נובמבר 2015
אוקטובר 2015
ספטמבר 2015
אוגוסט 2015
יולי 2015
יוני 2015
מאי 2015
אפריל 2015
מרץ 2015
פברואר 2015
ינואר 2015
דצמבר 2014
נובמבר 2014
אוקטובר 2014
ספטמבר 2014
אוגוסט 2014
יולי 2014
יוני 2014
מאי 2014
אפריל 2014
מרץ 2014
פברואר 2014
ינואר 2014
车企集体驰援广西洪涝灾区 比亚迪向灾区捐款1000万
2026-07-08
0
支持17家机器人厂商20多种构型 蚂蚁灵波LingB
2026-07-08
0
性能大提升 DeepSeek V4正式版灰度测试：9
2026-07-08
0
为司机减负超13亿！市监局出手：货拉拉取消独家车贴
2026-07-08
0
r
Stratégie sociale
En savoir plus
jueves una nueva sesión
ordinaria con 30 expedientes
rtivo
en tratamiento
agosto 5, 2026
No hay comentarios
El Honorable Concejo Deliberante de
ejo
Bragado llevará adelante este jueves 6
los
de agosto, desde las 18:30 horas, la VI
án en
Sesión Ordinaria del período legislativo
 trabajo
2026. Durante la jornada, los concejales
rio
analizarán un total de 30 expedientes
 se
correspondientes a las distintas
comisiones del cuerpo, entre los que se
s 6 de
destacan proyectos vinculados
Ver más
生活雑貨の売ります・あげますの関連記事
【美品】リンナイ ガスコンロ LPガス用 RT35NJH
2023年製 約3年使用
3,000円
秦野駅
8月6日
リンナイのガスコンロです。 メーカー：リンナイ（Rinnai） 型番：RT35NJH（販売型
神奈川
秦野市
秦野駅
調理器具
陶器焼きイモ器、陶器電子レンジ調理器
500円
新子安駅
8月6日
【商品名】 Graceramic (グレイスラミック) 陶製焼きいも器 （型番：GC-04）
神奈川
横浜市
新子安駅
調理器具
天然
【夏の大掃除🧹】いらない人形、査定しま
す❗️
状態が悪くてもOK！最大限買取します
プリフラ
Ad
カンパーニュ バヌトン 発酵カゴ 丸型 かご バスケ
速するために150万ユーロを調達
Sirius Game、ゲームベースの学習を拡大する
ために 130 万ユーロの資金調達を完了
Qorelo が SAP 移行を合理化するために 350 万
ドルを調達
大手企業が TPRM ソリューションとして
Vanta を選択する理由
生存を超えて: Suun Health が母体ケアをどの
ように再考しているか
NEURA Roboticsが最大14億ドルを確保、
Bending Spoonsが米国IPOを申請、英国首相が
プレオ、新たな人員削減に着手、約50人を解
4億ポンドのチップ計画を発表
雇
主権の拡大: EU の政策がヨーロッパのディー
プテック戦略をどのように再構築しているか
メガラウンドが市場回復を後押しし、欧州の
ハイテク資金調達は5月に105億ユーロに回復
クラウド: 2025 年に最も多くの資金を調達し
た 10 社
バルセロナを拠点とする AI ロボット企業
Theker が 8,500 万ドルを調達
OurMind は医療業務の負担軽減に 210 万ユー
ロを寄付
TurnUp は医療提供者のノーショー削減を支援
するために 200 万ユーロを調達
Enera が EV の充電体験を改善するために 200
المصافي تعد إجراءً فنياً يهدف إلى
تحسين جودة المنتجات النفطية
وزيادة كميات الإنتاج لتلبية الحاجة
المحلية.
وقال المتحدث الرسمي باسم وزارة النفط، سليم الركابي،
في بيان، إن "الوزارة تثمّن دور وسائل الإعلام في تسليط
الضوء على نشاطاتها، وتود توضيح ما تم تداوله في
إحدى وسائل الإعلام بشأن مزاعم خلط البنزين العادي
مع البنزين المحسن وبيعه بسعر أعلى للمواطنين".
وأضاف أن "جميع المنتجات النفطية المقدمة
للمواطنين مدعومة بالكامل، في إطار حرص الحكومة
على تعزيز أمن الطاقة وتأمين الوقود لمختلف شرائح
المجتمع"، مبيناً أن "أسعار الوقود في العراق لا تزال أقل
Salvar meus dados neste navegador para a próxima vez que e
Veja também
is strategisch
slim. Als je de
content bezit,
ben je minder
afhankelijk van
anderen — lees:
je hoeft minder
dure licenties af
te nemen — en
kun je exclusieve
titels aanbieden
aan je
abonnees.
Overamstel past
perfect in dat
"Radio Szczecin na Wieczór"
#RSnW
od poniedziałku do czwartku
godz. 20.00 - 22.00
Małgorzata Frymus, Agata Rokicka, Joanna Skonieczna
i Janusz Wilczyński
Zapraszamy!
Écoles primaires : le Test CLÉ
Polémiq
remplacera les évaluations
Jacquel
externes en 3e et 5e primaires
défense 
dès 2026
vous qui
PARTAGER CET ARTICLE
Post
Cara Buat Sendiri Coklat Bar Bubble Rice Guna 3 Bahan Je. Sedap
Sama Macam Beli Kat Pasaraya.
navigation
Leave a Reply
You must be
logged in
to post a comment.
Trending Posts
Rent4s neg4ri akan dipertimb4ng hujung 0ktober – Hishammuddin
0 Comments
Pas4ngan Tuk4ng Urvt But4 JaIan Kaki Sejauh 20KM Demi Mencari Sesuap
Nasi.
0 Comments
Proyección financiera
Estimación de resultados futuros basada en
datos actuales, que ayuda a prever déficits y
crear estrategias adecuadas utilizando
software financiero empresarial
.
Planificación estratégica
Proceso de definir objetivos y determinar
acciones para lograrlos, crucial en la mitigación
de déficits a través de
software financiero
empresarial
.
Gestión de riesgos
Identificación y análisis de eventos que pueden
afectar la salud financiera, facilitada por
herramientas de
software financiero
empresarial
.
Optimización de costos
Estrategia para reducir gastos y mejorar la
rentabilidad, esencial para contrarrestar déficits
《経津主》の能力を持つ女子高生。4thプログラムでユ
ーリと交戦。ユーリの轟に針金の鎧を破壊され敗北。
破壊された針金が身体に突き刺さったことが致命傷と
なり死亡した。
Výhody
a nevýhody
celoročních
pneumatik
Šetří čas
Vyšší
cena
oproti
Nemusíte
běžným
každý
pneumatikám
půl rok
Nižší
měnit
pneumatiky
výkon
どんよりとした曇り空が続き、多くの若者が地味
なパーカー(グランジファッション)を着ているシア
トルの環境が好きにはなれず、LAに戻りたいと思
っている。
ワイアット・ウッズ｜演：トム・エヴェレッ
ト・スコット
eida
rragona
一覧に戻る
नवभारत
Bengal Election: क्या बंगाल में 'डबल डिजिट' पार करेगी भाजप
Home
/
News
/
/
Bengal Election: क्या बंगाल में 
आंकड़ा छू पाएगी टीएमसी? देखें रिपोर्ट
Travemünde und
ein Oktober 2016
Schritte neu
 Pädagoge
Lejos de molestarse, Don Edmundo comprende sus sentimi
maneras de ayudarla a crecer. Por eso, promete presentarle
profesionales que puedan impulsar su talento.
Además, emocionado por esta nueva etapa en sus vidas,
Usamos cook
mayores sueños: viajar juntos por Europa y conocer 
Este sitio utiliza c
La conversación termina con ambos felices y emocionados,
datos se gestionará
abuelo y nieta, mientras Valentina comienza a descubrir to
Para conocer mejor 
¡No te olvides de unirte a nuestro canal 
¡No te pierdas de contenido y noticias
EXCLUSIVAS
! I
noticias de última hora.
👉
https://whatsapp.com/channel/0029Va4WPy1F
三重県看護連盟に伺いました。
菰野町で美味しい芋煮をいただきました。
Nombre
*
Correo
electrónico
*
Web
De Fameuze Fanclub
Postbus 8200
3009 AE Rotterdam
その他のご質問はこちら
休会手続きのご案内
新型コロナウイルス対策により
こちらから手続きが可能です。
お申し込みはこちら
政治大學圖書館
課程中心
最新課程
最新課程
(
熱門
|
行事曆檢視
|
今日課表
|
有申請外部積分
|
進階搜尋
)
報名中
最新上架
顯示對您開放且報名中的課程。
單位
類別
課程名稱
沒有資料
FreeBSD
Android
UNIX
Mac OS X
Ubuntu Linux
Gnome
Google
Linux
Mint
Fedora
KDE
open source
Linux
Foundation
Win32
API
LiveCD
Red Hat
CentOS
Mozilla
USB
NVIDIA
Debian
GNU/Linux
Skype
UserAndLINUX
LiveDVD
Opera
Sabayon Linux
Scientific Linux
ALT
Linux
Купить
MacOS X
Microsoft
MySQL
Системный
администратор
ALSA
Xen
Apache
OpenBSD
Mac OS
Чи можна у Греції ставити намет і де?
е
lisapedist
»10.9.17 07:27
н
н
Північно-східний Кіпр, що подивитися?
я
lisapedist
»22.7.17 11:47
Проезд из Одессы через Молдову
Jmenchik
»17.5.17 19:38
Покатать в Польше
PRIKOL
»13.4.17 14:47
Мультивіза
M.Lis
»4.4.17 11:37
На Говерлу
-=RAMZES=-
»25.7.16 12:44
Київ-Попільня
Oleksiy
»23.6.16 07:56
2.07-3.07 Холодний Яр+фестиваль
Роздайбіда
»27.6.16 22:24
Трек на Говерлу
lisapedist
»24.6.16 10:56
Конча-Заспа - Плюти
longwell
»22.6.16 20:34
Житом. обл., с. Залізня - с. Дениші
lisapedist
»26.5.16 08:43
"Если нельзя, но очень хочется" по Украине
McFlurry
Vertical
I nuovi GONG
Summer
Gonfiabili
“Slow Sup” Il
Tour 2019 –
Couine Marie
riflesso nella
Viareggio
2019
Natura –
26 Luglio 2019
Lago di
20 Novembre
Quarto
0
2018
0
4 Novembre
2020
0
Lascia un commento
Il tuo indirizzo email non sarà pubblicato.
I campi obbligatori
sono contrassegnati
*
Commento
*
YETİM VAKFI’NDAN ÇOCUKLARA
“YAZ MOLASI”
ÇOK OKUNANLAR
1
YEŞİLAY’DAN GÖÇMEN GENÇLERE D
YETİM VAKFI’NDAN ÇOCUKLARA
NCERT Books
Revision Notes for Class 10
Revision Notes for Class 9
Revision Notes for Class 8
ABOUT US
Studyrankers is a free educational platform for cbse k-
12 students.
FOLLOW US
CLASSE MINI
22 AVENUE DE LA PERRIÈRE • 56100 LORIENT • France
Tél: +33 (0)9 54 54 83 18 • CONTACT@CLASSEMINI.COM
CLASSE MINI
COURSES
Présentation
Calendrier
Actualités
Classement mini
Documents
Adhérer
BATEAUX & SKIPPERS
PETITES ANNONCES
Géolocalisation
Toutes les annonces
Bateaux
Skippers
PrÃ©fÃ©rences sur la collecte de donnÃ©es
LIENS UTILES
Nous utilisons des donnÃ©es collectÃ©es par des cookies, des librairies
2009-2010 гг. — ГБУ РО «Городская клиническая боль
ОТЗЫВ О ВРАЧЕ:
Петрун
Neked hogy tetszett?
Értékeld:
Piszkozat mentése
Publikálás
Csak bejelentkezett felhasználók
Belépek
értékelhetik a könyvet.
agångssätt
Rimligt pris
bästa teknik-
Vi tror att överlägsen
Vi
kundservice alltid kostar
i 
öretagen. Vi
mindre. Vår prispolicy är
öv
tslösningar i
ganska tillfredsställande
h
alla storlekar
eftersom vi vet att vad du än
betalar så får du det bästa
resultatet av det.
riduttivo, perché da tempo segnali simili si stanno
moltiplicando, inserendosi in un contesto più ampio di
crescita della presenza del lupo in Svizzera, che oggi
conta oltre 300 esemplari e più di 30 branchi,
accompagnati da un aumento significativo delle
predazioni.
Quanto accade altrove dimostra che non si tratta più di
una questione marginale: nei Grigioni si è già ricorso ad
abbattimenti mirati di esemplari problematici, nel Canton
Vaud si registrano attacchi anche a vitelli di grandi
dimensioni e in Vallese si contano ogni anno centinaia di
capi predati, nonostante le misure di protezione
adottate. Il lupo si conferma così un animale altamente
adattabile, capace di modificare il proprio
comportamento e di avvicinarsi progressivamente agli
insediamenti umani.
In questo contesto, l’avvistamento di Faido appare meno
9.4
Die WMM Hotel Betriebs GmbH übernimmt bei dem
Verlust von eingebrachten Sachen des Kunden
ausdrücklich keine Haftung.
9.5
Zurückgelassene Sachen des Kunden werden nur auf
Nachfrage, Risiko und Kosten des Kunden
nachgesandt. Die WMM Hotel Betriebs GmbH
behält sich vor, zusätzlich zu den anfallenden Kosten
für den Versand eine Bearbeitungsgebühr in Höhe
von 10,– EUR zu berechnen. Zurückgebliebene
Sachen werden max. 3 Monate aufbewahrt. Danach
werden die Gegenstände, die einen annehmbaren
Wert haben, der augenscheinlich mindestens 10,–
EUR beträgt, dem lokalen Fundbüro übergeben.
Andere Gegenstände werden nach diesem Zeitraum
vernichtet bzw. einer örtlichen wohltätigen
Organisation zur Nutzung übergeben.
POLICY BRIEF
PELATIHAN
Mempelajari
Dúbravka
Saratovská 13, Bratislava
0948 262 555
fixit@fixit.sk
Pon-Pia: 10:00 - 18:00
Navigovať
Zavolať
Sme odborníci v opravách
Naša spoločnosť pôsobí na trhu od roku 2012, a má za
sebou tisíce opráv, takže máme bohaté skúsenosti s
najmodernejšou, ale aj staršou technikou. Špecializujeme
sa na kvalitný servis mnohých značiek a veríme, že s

Work to complete:
Write down every line of the data above that includes the string "للمواطنين".

Result of the exercise:
مع البنزين المحسن وبيعه بسعر أعلى للمواطنين".
للمواطنين مدعومة بالكامل، في إطار حرص الحكومة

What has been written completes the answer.